Same ingress IP used across multiple clusters in VMware Tanzu Kubernetes Grid Edition (TKGI) 1.7
search cancel

Same ingress IP used across multiple clusters in VMware Tanzu Kubernetes Grid Edition (TKGI) 1.7

book

Article ID: 298730

calendar_today

Updated On:

Products

VMware Tanzu Kubernetes Grid Integrated Edition

Issue/Introduction

After creating a VMware Tanzu Kubernetes Grid Edition (TKGI) cluster using a network profile to specify the ingress_ip parameter in cni_configurations, the types of cluster creation listed below look correct but the virtual servers for ingress never gets created, as seen in the NSX-T UI page:
  • TKGI cluster created without a network-profile.
  • TKGI cluster created with a network profile not specifying the ingress_ip parameter in cni_configurations.

Cause

After creating a TKGI cluster using a network profile to specify ingress_ipfor subsequent clusters created with or without network profile, the http_and_https_ingress_ip parameter in NCP configuration (/var/vcap/jobs/ncp/config/ncp.ini) does not get overridden. As a result, NCP ends up picking the same ingress_ip which was used earlier to create virtual servers for the previous cluster.

Since the ingress_ip now being used is already allocated in the FIP pool, new virtual servers for ingress controller of subsequent clusters are not created.

Even though the cluster creation succeeds for the subsequent cluster, you can still see the failure in cluster logs stating the conflict (/var/vcap/sys/log/ncp/ncp.stdout.log):
[nsx@6876 comp="nsx-container-ncp" subcomp="ncp" level="INFO"] nsx_ujo.ncp.nsx.lb_layer4_service Assigned user specified ip 10.40.14.60 to Layer7 virtual servers
[nsx@6876 comp="nsx-container-ncp" subcomp="ncp" level="WARNING"] vmware_nsxlib.v3.client The HTTP request returned error code 409, whereas 201/200 response codes were expected. Response body {u'error_code': 5141, u'error_message': u'Requested IP Address 10.40.14.60 is already allocated.', u'httpStatus': u'CONFLICT', u'module_name': u'id-allocation service'}
[nsx@6876 comp="nsx-container-ncp" subcomp="ncp" level="ERROR" errorCode="NCP00164"] nsx_ujo.ncp.nsx.manager.base_k8s_nsxapi Failed to allocate ip from ip pool: NSX IP 10.40.14.60 is already allocated in ip pool efe30760-39c2-4644-b6b1-103b7cfe609e


How to reproduce this issue?

Using the following sequence to create TKGI clusters ends up duplicating the Ingress IP for the virtual servers deployed in NSX-T.

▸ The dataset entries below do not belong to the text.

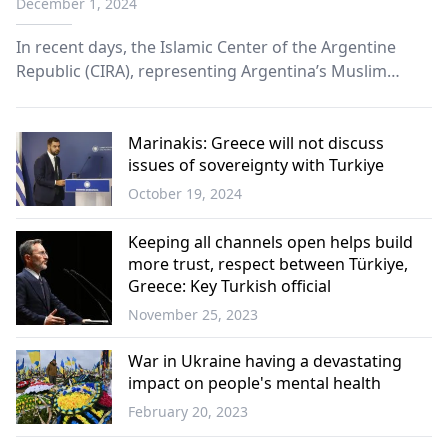
December 1, 2024
In recent days, the Islamic Center of the Argentine
Republic (CIRA), representing Argentina’s Muslim
community—the largest in Latin America– is facing a
setback.
Marinakis: Greece will not discuss
issues of sovereignty with Turkiye
October 19, 2024
Greece
Keeping all channels open helps build
more trust, respect between Türkiye,
Greece: Key Turkish official
November 25, 2023
Türkiye
War in Ukraine having a devastating
impact on people's mental health
February 20, 2023
World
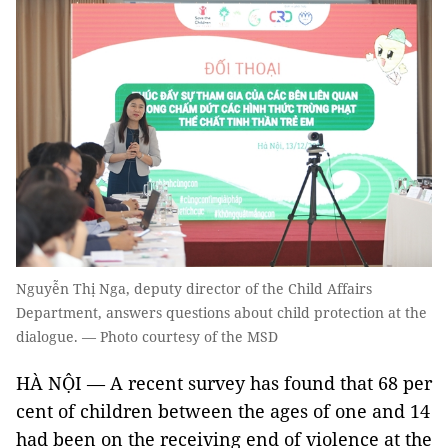
Nguyễn Thị Nga, deputy director of the Child Affairs
Department, answers questions about child protection at the
dialogue. — Photo courtesy of the MSD
HÀ NỘI — A recent survey has found that 68 per
cent of children between the ages of one and 14
had been on the receiving end of violence at the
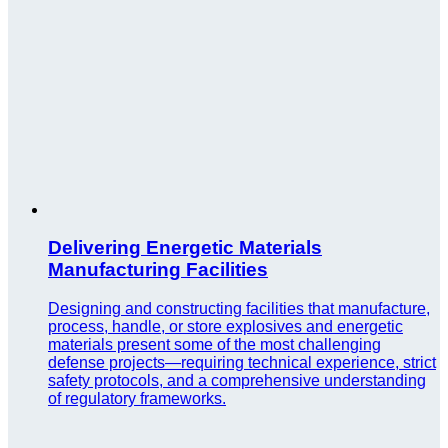
Delivering Energetic Materials
Manufacturing Facilities
Designing and constructing facilities that manufacture,
process, handle, or store explosives and energetic
materials present some of the most challenging
defense projects—requiring technical experience, strict
safety protocols, and a comprehensive understanding
of regulatory frameworks.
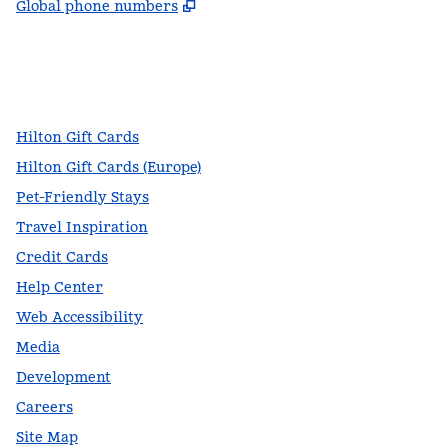
,
Opens new tab
Global phone numbers
facebook
x
instagram
,
Opens new tab
,
Opens new tab
,
Opens new tab
Hilton Gift Cards
Hilton Gift Cards (Europe)
Pet-Friendly Stays
Travel Inspiration
Credit Cards
Help Center
Web Accessibility
Media
Development
Careers
Site Map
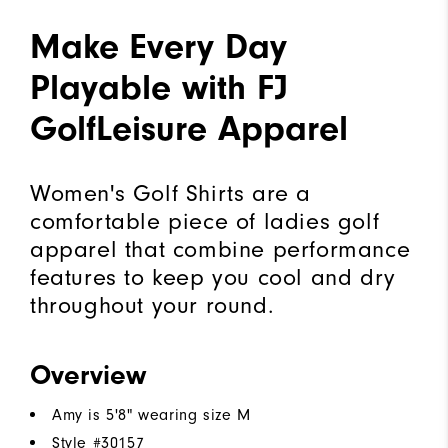
Make Every Day
Playable with FJ
GolfLeisure Apparel
Women's Golf Shirts are a
comfortable piece of ladies golf
apparel that combine performance
features to keep you cool and dry
throughout your round.
Overview
Amy is 5'8" wearing size M
Style #
30157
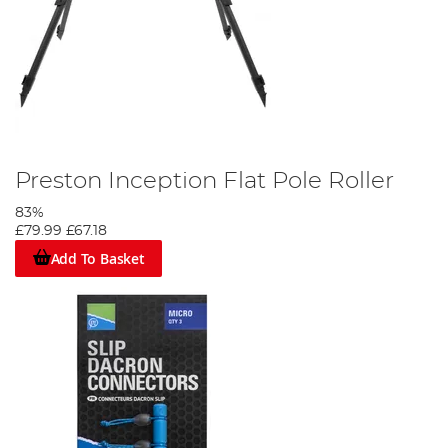
Preston Inception Flat Pole Roller
83%
£79.99
£67.18
Add To Basket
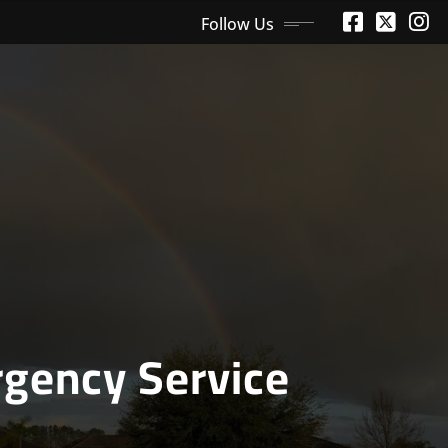
Follow Us
gency Service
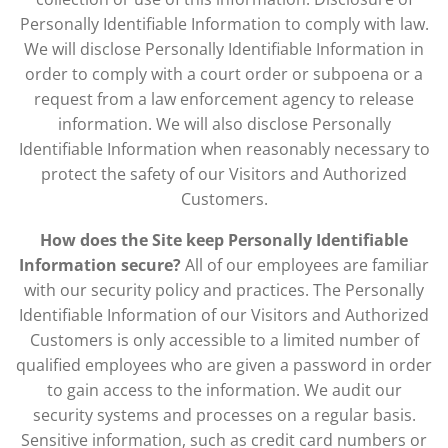
Personally Identifiable Information to comply with law.
We will disclose Personally Identifiable Information in
order to comply with a court order or subpoena or a
request from a law enforcement agency to release
information. We will also disclose Personally
Identifiable Information when reasonably necessary to
protect the safety of our Visitors and Authorized
Customers.
How does the Site keep Personally Identifiable
Information secure?
All of our employees are familiar
with our security policy and practices. The Personally
Identifiable Information of our Visitors and Authorized
Customers is only accessible to a limited number of
qualified employees who are given a password in order
to gain access to the information. We audit our
security systems and processes on a regular basis.
Sensitive information, such as credit card numbers or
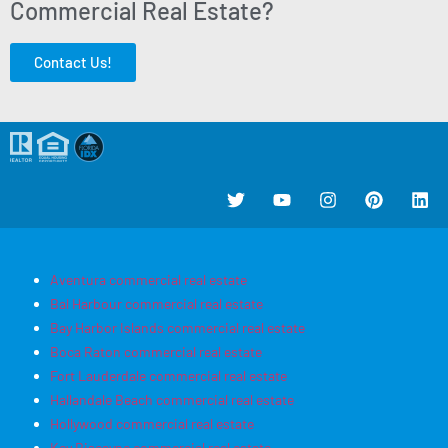
Commercial Real Estate?
Contact Us!
Aventura commercial real estate
Bal Harbour commercial real estate
Bay Harbor Islands commercial real estate
Boca Raton commercial real estate
Fort Lauderdale commercial real estate
Hallandale Beach commercial real estate
Hollywood commercial real estate
Key Biscayne commercial real estate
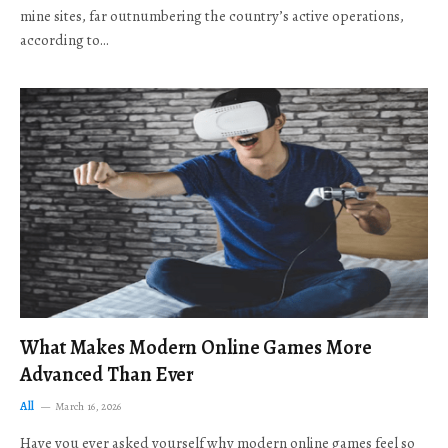
mine sites, far outnumbering the country’s active operations,
according to…
What Makes Modern Online Games More
Advanced Than Ever
All
March 16, 2026
Have you ever asked yourself why modern online games feel so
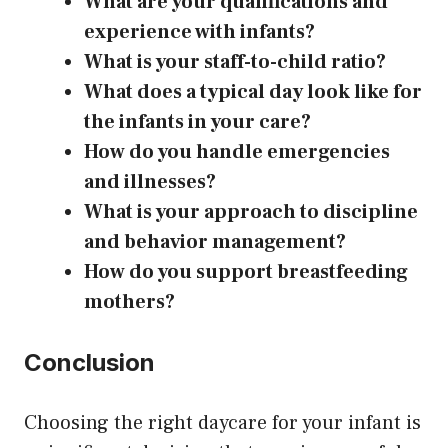
What are your qualifications and
experience with infants?
What is your staff-to-child ratio?
What does a typical day look like for
the infants in your care?
How do you handle emergencies
and illnesses?
What is your approach to discipline
and behavior management?
How do you support breastfeeding
mothers?
Conclusion
Choosing the right daycare for your infant is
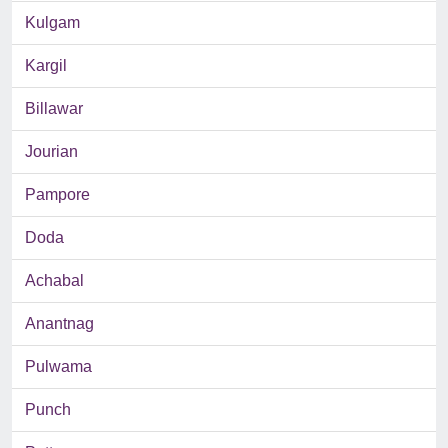
Kulgam
Kargil
Billawar
Jourian
Pampore
Doda
Achabal
Anantnag
Pulwama
Punch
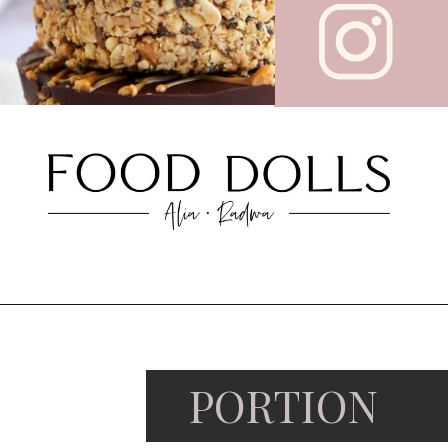
PORTION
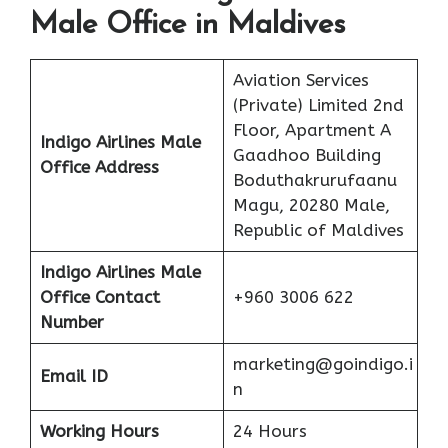
Male Office in Maldives
Aviation Services
(Private) Limited 2nd
Floor, Apartment A
Indigo Airlines Male
Gaadhoo Building
Office
Address
Boduthakrurufaanu
Magu, 20280 Male,
Republic of Maldives
Indigo Airlines Male
Office Contact
+960 3006 622
Number
marketing@goindigo.i
Email ID
n
Working Hours
24 Hours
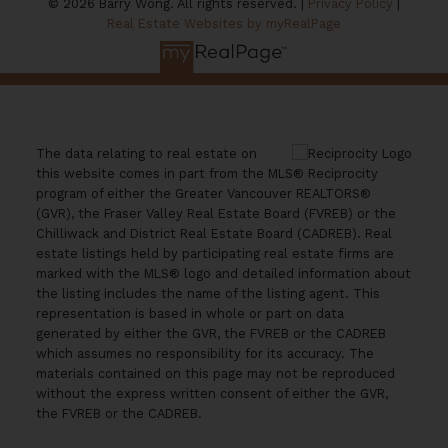
© 2026 Barry Wong. All rights reserved. |
Privacy Policy
|
Real Estate Websites by myRealPage
The data relating to real estate on
this website comes in part from the MLS® Reciprocity
program of either the Greater Vancouver REALTORS®
(GVR), the Fraser Valley Real Estate Board (FVREB) or the
Chilliwack and District Real Estate Board (CADREB). Real
estate listings held by participating real estate firms are
marked with the MLS® logo and detailed information about
the listing includes the name of the listing agent. This
representation is based in whole or part on data
generated by either the GVR, the FVREB or the CADREB
which assumes no responsibility for its accuracy. The
materials contained on this page may not be reproduced
without the express written consent of either the GVR,
the FVREB or the CADREB.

1. Create a TKGI cluster (cluster1) with a Network Profile (test-np1.json), which defines the ingress_ip parameter, under cni_configurations to manually specify an available FIP from the FIP pool.

Example: Network Profile (test-np1.json):

{
    "name": "test-np1",
    "description": "Network profile using API lookup mode",
    "parameters": {
      "nodes_dns": [
        "<redacted>"
        ],
      "fip_pool_ids": [
        "<redacted>"
        ],
      "dns_lookup_mode": "API",
      "cni_configurations": {
        "type": "nsxt",
        "parameters": {
        "ingress_ip": "10.40.14.60"
                }
        }
    }
}

2. Create another TKGI cluster (cluster2) with a Network Profile (test-np2.json) that does not manually specify a FIP for the ingress_ip parameter.

Example: Network Profile (test-np2.json):
{
    "name": "test-np2",
    "description": "Network profile using API lookup mode",
    "parameters": {
      "nodes_dns": [
        "<redacted>"
        ],
      "fip_pool_ids": [
        "<redacted>"
        ],
      "dns_lookup_mode": "API"
    }
}

3. BOSH SSH to the master VM for cluster1 and cluster2 and observe that ncp.ini under /var/vcap/jobs/ncp/config/ncp.ini have the same IP for http_and_https_ingress_ip parameter for both cluster1 and cluster2

4. Lastly, in the NSX-T Manager UI, navigate to Advanced Networking & Security > Load Balancing > Virtual Servers. You will see virtual servers created only for cluster1 and not for cluster2.

Environment

Product Version: 1.7
OS: Ubuntu

Resolution

Workaround

For now, a workaround to resolve this issue is to explicitly use a network profile that specifies a new IP for the ingress_ip parameter in cni_configurations with each TKGI cluster creation so that old ingress_ip gets overridden in NCP configurations (ncp.ini) on TKGI cluster nodes.